Try normalizing the X matrix first when using LassoCV.
If it is a pandas object,
(X - X.mean())/X.std()
It seems you also need to multiple alpha by 2
Though I am unable to figure out what is causing the problem, there is a logical direction in which to continue.
These are the facts:
Mathworks have selected an example and decided to include it in their documentation
Your matlab code produces exactly the result as the example.

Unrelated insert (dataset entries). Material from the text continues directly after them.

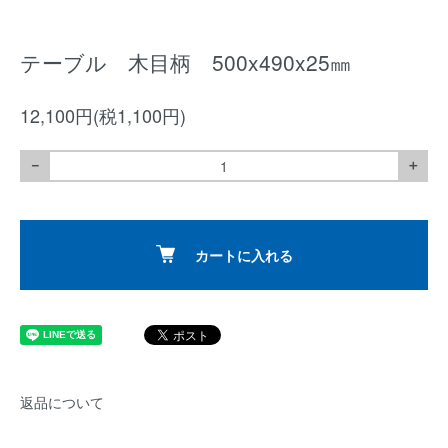
テーブル 木目柄 500x490x25㎜
12,100円(税1,100円)
－
＋
カートに入れる
返品について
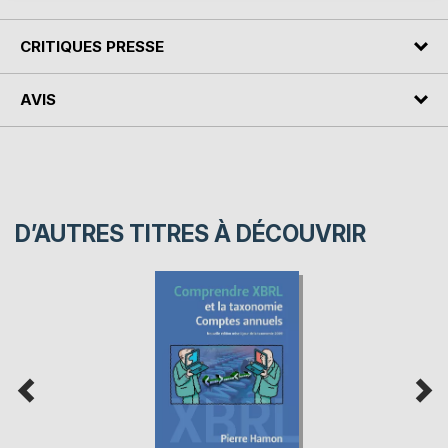
CRITIQUES PRESSE
AVIS
D’AUTRES TITRES À DÉCOUVRIR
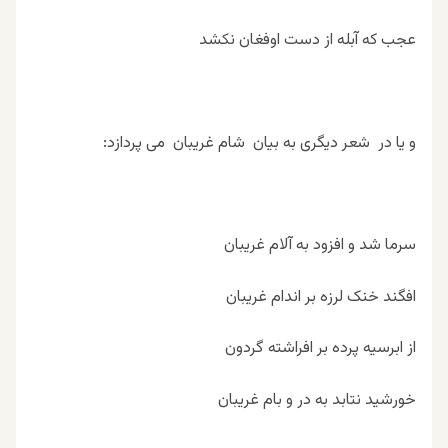
عجب که آبله از دست اوفغان نکشد
و یا در شعر دیگری به بیان شام غریبان می پردازد:
سرما شد و افزود به آلام غریبان
افگند خنک لرزه بر اندام غریبان
از ابرسیه پرده بر افراشته گردون
خورشید نتابد به در و بام غریبان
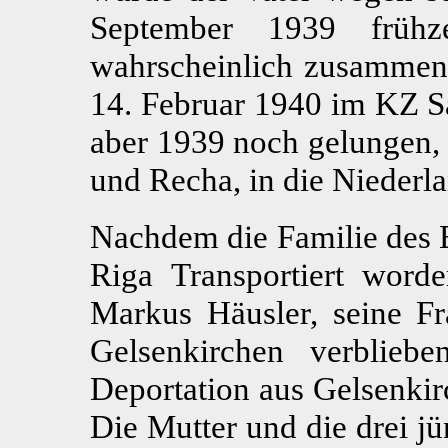
September 1939 frühze
wahrscheinlich zusammen 
14. Februar 1940 im KZ S
aber 1939 noch gelungen, d
und Recha, in die Niederl
Nachdem die Familie des 
Riga Transportiert word
Markus Häusler, seine F
Gelsenkirchen verblieb
Deportation aus Gelsenkir
Die Mutter und die drei j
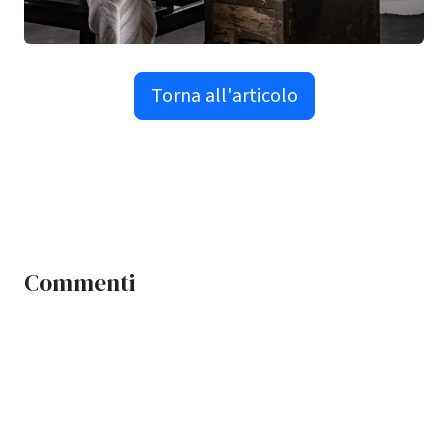
Torna all'articolo
Commenti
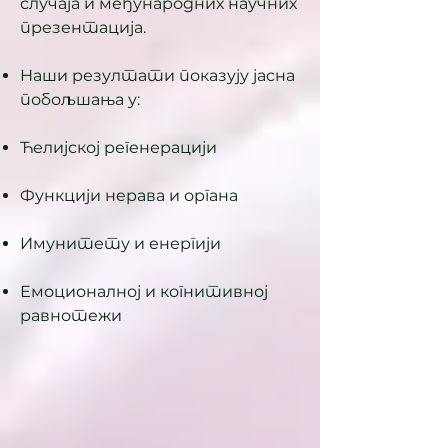
случаја и међународних научних
презентација.
Наши резултати показују јасна
побољшања у:
Ћелијској регенерацији
Функцији нерава и органа
Имунитету и енергији
Емоционалној и когнитивној
равнотежи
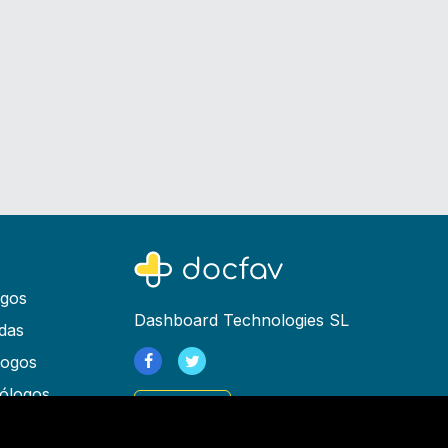
ogos
Dashboard Technologies SL
das
logos
ólogos
Registrarse
as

The alternative does not match the result, and has provided inaccurate results in the past
This is my assumption:
The chance that mathworks have chosen to put an incorrect example in their documentation is neglectable compared to the chance that a reproduction of this example in an alternate way does not give the correct result.
The logical conclusion: Your matlab implementation of this example is reliable and the other is not.
This might be a problem in the code, or maybe in how you use it, but either way the only logical conclusion would be that you should continue with Matlab to select your model.